ABOUT THIS TASK: The answer must be one number: how many lines below contain the word "centers".

Data extracted from a collection:

#####

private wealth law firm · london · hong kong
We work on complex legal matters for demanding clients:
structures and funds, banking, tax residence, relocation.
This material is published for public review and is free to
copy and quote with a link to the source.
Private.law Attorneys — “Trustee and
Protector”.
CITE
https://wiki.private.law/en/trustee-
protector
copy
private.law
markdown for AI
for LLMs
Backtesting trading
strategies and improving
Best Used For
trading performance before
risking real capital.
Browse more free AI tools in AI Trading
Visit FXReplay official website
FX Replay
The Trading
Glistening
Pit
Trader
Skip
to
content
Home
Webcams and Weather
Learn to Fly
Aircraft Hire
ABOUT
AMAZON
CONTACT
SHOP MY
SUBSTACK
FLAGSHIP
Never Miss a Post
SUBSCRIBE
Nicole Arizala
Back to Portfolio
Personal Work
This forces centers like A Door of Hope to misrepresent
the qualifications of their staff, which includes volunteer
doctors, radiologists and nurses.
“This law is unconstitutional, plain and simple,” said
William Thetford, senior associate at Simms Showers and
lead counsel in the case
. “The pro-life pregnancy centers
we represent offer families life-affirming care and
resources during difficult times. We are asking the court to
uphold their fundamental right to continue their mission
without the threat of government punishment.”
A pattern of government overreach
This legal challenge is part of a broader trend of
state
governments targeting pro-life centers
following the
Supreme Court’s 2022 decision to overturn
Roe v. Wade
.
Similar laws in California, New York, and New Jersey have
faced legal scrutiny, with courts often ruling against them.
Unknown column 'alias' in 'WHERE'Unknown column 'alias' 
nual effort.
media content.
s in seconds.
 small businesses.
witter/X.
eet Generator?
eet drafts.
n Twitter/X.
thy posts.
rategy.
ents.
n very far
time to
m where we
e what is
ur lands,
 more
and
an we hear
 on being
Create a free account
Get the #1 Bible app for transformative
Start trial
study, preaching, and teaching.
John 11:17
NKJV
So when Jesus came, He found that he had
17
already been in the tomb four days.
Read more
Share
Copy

#####

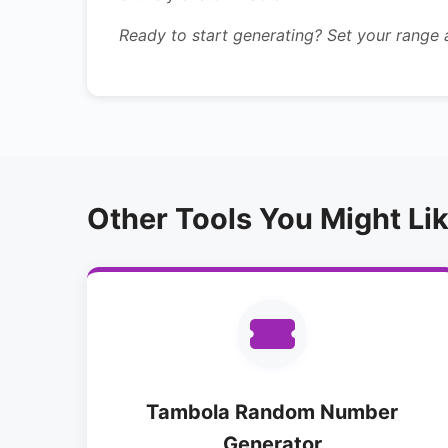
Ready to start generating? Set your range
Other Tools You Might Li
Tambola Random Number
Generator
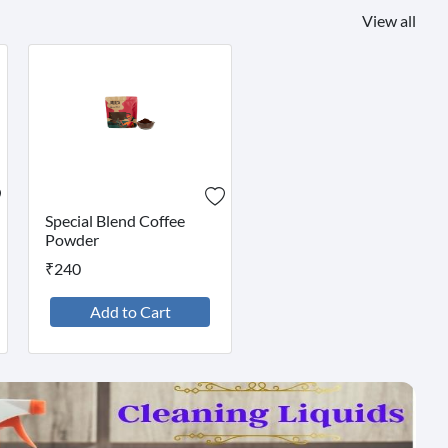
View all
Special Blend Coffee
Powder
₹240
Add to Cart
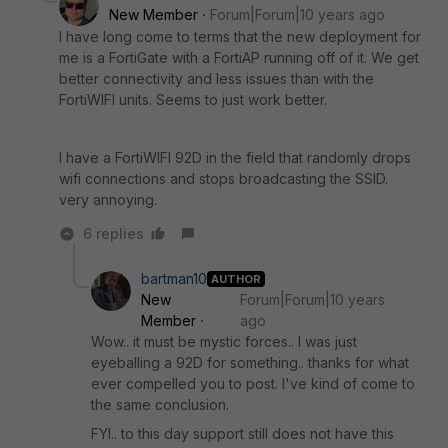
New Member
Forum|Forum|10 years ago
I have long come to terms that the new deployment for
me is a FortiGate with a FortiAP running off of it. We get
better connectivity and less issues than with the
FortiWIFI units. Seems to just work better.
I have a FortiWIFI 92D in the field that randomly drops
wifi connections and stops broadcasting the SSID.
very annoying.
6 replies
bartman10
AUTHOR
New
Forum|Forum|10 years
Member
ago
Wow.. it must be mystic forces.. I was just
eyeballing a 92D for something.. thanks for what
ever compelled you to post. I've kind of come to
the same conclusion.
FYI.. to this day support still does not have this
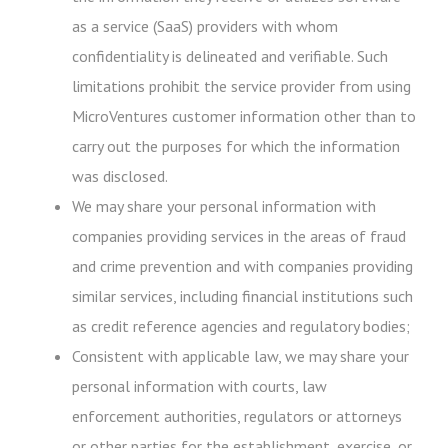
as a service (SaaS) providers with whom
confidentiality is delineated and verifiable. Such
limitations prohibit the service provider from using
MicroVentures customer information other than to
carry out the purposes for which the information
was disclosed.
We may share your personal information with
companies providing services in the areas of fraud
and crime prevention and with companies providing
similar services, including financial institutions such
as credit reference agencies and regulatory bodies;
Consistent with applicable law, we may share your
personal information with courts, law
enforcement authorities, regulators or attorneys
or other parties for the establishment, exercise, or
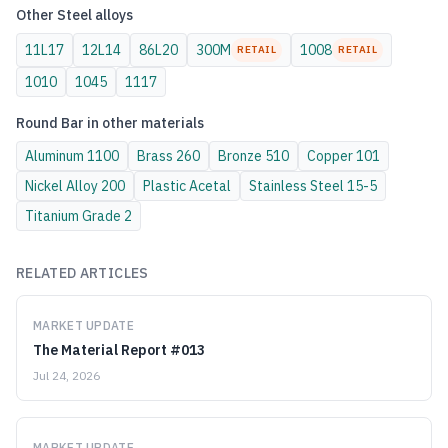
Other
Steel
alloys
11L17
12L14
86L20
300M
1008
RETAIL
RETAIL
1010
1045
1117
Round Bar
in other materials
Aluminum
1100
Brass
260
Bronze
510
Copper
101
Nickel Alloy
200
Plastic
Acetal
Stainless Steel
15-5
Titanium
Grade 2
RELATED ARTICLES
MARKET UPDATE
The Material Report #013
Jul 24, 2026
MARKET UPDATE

#####

WRITTEN REPLY: 3